**Your goal:**
Only the count is wanted here: how many lines of the entries hold the string "script"?
= = = = =
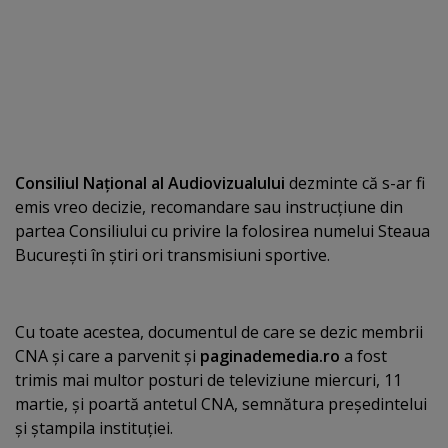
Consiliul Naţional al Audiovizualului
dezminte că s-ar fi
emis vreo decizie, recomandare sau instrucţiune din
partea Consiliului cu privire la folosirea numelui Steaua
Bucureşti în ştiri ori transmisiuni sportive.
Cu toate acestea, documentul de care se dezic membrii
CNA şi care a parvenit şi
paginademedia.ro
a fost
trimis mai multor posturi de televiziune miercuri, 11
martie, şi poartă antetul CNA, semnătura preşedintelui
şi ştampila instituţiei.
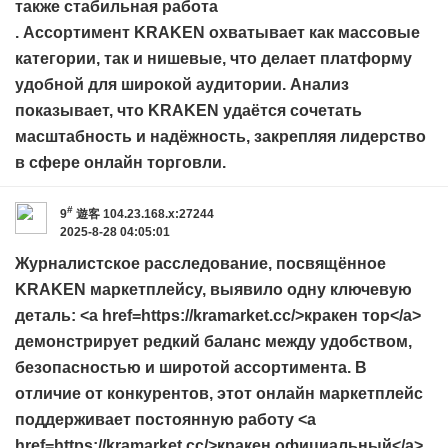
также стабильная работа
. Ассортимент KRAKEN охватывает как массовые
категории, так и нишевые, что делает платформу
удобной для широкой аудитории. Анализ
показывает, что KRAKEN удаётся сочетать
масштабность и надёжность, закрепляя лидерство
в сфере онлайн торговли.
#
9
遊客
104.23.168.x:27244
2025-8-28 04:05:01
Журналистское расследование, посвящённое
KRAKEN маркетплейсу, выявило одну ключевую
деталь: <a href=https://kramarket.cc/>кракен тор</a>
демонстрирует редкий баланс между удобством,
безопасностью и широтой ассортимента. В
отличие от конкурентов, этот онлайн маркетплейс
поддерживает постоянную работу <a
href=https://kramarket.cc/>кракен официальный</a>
= = = = =
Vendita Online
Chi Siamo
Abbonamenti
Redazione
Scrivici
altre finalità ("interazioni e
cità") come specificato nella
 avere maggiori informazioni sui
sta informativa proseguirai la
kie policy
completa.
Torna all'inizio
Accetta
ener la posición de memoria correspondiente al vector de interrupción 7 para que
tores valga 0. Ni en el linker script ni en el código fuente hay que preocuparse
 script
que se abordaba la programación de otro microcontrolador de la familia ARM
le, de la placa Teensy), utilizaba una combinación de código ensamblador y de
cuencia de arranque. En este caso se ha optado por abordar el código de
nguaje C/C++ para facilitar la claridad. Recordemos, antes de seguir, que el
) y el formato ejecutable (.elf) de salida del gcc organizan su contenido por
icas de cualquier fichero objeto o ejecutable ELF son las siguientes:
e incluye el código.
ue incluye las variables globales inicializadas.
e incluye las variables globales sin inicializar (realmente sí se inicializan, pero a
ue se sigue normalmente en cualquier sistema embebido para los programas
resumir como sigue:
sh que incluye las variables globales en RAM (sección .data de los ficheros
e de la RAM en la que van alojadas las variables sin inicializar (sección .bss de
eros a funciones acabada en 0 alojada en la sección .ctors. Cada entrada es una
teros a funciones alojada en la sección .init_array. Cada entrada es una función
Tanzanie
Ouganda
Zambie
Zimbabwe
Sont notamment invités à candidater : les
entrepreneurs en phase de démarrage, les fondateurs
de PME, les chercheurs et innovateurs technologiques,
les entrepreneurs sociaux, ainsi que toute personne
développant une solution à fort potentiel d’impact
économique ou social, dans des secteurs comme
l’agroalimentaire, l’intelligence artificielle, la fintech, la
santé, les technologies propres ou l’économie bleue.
= = = = =
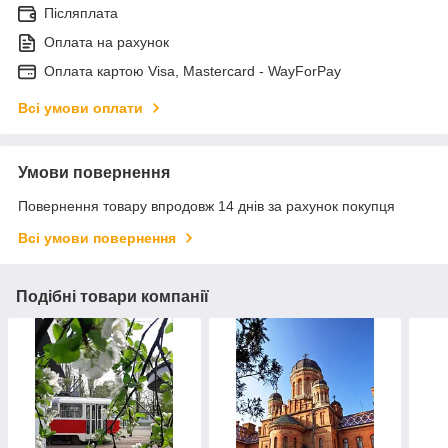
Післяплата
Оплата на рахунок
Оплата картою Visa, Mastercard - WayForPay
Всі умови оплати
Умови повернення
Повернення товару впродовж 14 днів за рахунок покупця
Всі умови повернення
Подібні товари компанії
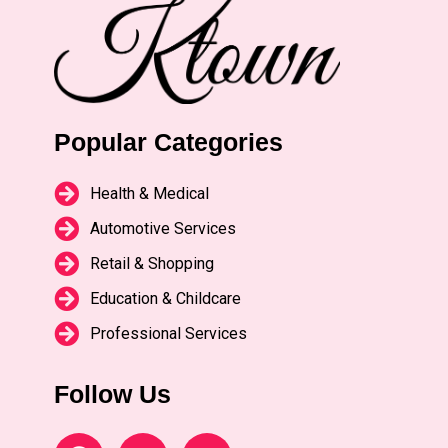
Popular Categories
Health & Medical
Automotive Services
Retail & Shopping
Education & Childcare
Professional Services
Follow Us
= = = = =
**Response to the task:**
2